» TASK REQUIREMENTS:
After finding the line with "Накладка, вставка, заглушка" in the entries below, retype exactly each line from there through the line with "Розетка антенная (TV)", including that final line.

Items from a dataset
-------

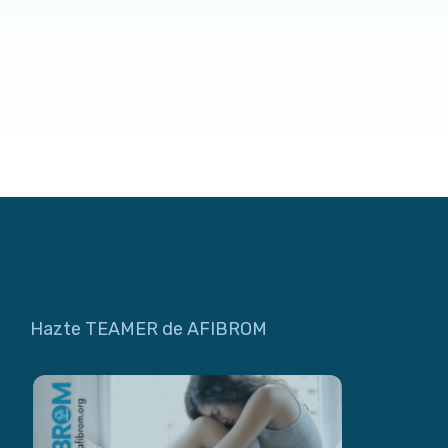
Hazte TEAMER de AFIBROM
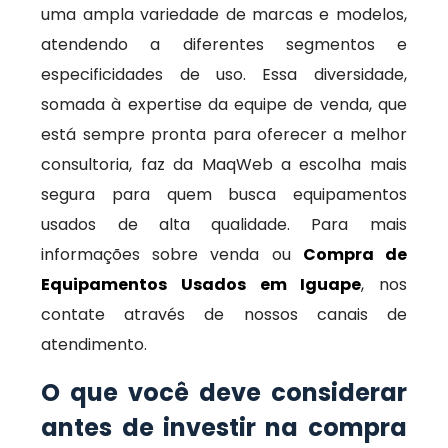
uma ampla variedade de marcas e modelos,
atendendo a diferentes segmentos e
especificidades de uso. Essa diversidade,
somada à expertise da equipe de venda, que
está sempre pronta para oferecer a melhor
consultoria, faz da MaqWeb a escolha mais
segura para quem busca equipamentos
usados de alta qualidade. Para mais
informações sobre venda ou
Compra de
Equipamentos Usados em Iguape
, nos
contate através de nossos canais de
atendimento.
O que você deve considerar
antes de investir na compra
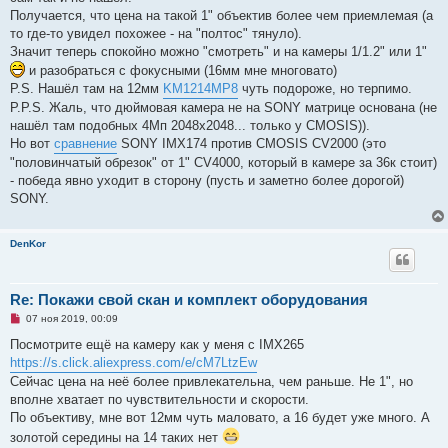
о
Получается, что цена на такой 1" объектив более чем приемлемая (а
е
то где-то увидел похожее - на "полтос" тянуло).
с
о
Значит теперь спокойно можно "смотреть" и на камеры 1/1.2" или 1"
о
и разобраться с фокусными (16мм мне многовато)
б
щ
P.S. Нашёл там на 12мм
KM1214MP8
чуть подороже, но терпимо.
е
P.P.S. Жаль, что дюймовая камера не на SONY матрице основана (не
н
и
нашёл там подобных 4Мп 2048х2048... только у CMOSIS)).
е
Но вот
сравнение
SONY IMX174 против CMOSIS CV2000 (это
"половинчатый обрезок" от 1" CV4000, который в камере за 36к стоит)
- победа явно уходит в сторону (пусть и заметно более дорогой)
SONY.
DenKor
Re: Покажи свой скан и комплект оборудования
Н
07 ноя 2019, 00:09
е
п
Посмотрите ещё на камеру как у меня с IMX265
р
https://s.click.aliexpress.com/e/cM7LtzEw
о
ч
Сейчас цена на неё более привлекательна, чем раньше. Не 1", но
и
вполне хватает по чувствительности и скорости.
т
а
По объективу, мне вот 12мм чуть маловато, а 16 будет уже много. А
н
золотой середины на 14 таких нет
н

-------

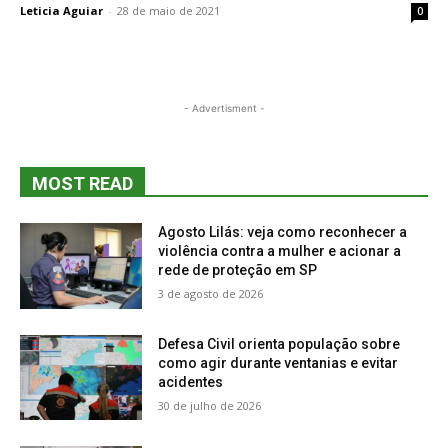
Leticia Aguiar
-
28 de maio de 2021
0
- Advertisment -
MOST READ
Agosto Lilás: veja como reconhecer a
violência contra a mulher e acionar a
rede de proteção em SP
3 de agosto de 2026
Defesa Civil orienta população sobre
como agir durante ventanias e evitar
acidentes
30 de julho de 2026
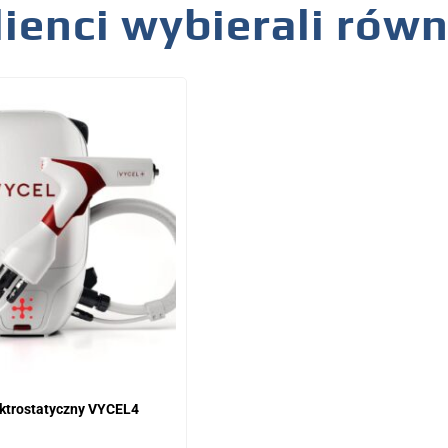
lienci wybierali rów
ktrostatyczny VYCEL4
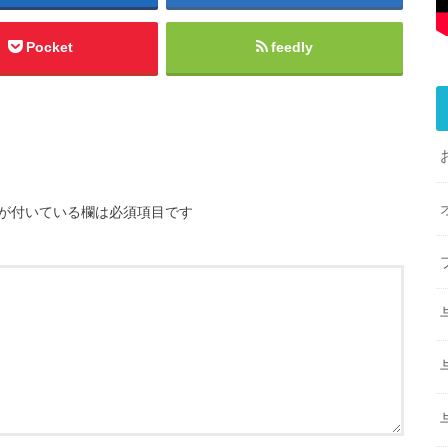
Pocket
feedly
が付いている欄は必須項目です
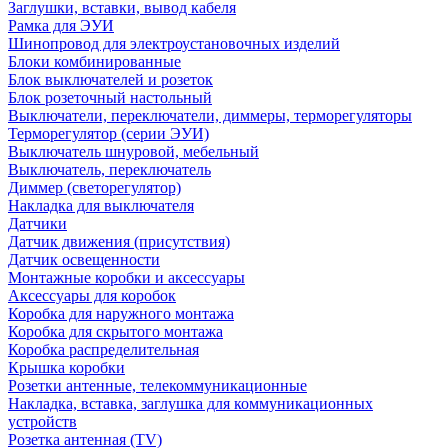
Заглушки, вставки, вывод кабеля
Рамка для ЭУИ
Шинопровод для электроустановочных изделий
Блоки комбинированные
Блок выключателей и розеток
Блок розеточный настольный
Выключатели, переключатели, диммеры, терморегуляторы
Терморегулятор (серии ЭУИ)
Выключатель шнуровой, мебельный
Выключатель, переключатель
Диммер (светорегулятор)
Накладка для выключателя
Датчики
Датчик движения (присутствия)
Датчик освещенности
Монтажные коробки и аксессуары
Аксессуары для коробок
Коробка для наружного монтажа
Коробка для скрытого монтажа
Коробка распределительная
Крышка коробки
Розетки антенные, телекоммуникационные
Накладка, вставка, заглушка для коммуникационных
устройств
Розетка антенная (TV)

-------

» ANSWER:
Накладка, вставка, заглушка для коммуникационных
устройств
Розетка антенная (TV)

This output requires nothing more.